■ **Task prompt**:
Quote only the lines that start at the line with "At what (x,y)" and run to the end of the entries; omit the pictures.

■ **Dataset extract**:
◇ ◇ ◇ ◇ ◇ ◇ ◇

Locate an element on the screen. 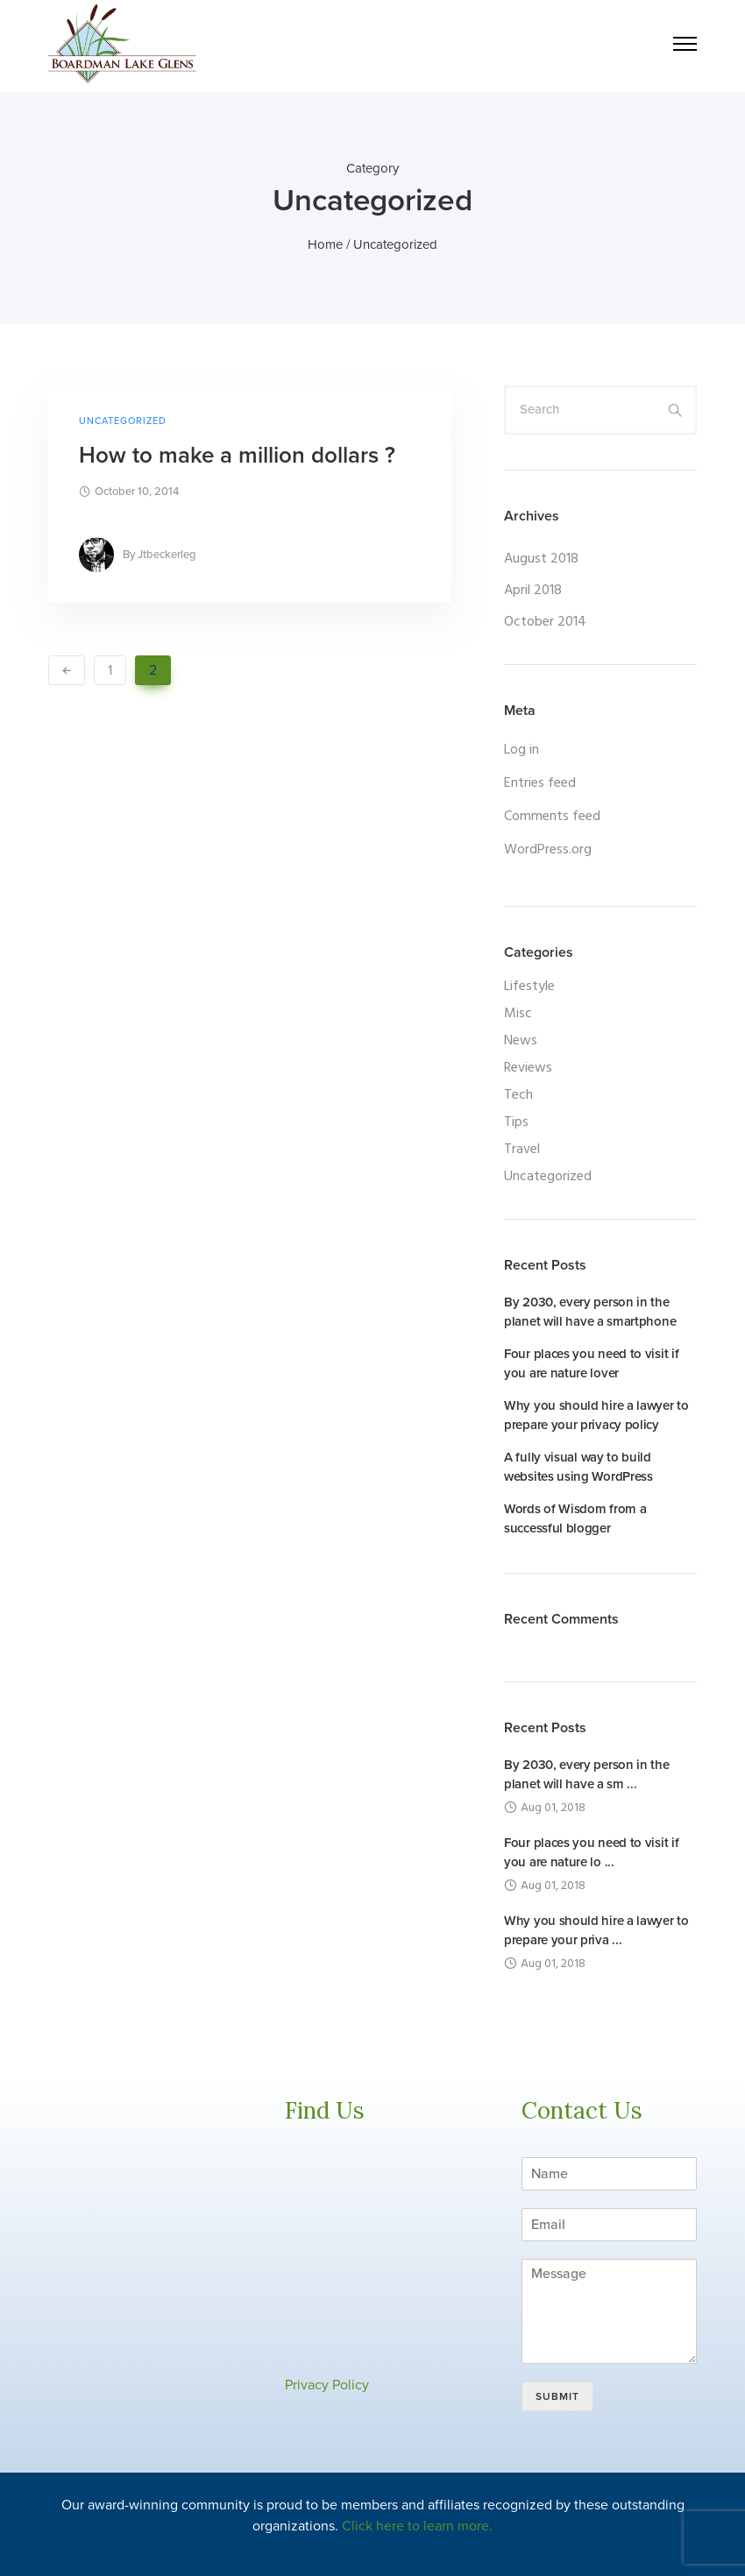  August 2018 is located at coordinates (541, 559).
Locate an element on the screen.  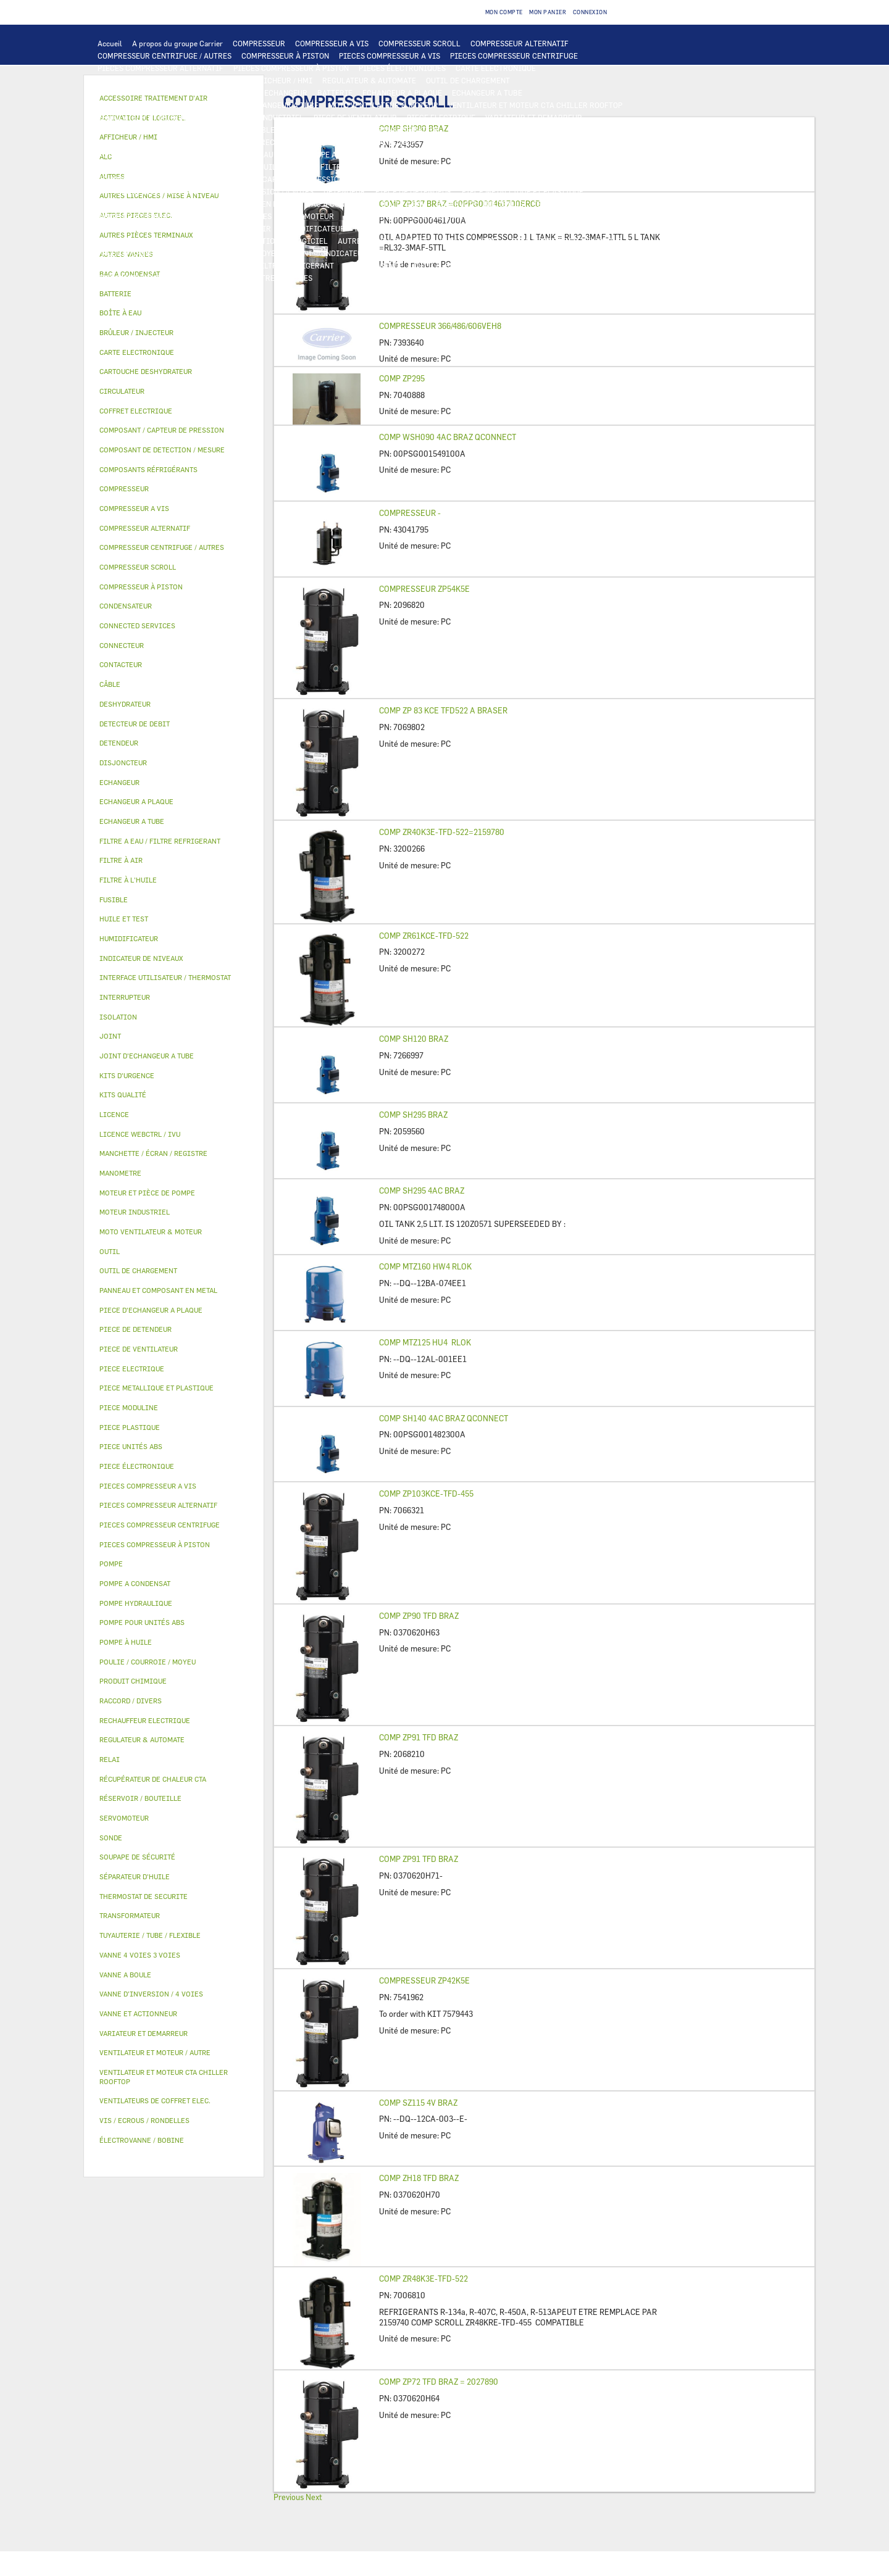
COMP SH295 4AC BRAZ is located at coordinates (421, 1190).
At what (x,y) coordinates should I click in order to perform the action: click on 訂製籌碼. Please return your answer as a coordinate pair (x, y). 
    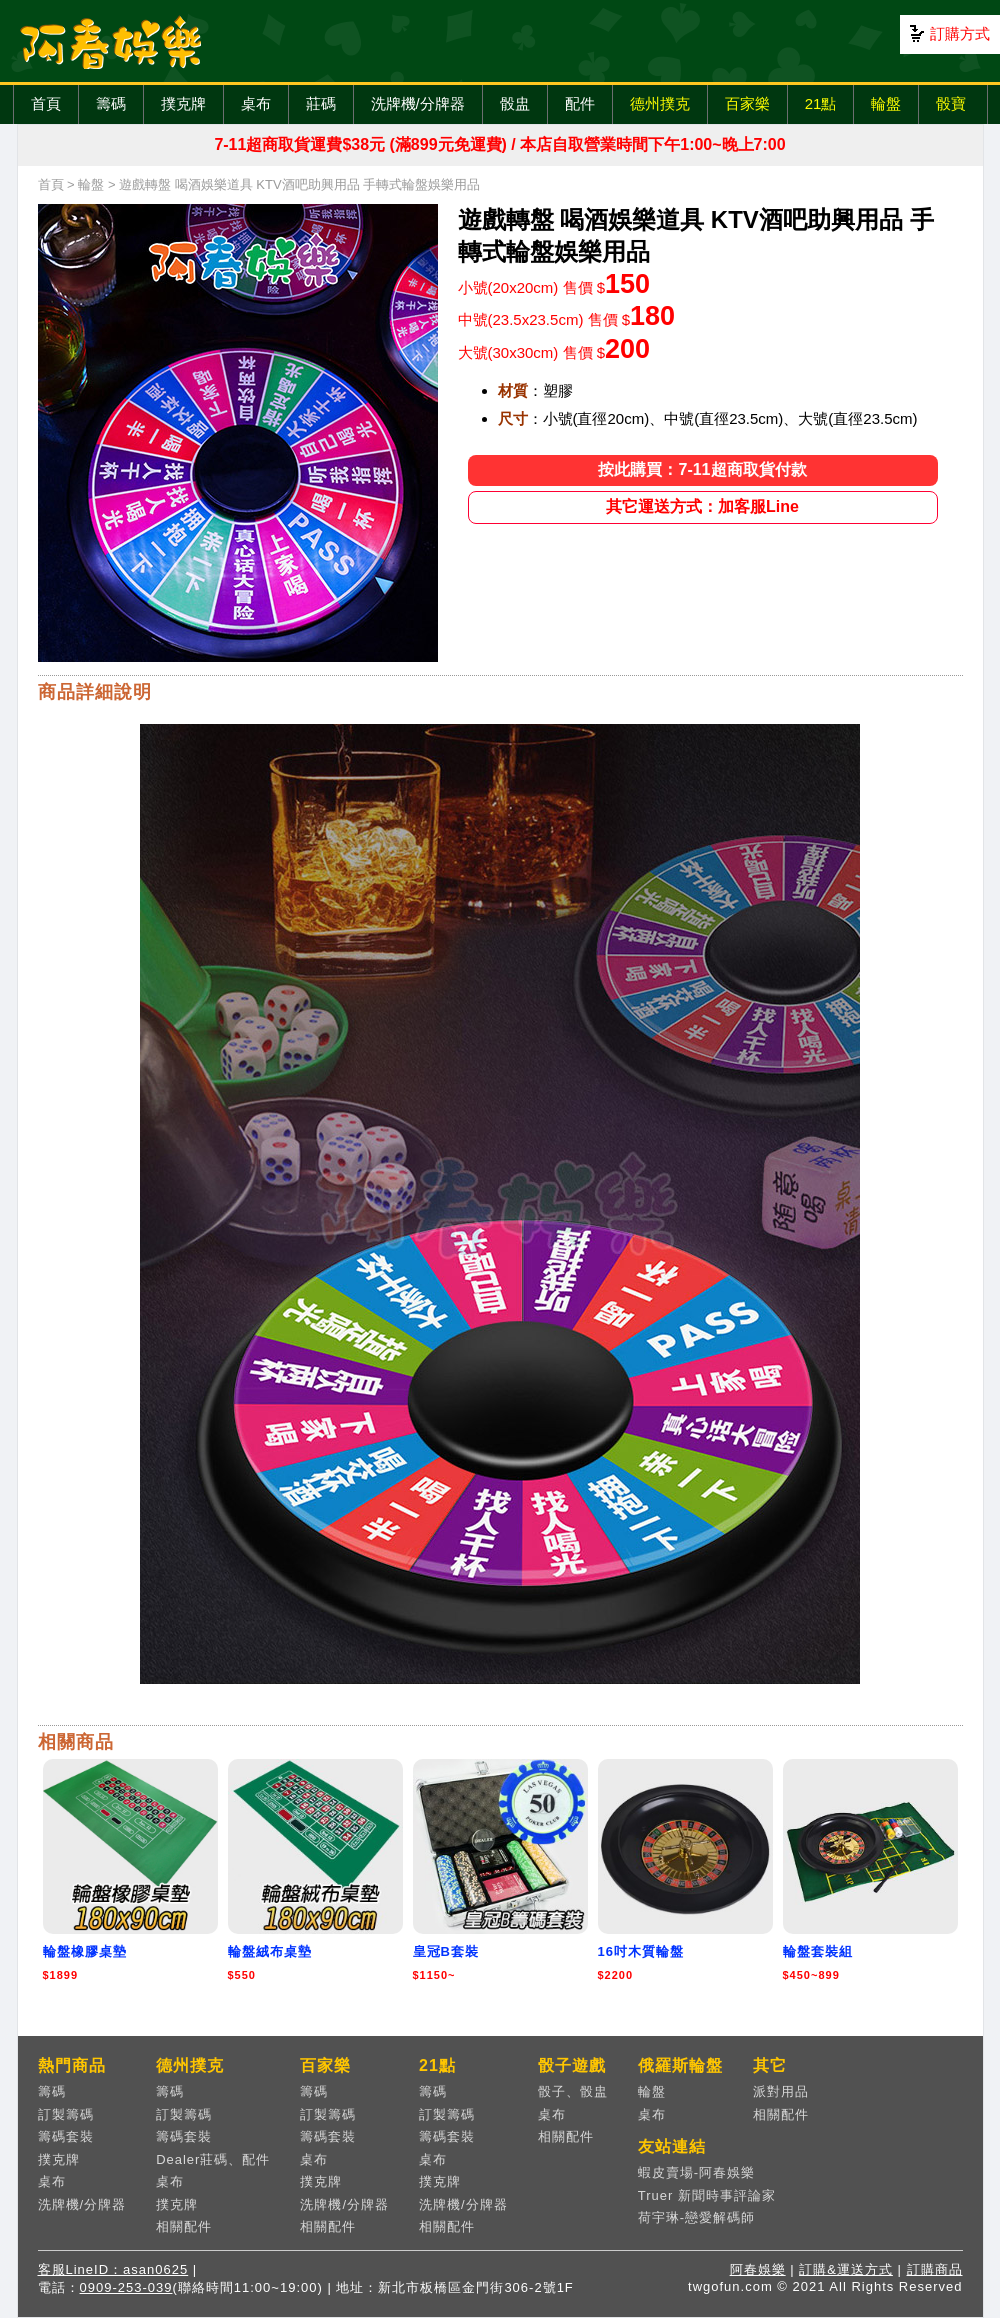
    Looking at the image, I should click on (66, 2114).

◇ ◇ ◇ ◇ ◇ ◇ ◇

■ **Task solution**:
At what (x,y) coordinates should I click in order to perform the action: click on 訂製籌碼. Please return your answer as a coordinate pair (x, y). 
    Looking at the image, I should click on (66, 2114).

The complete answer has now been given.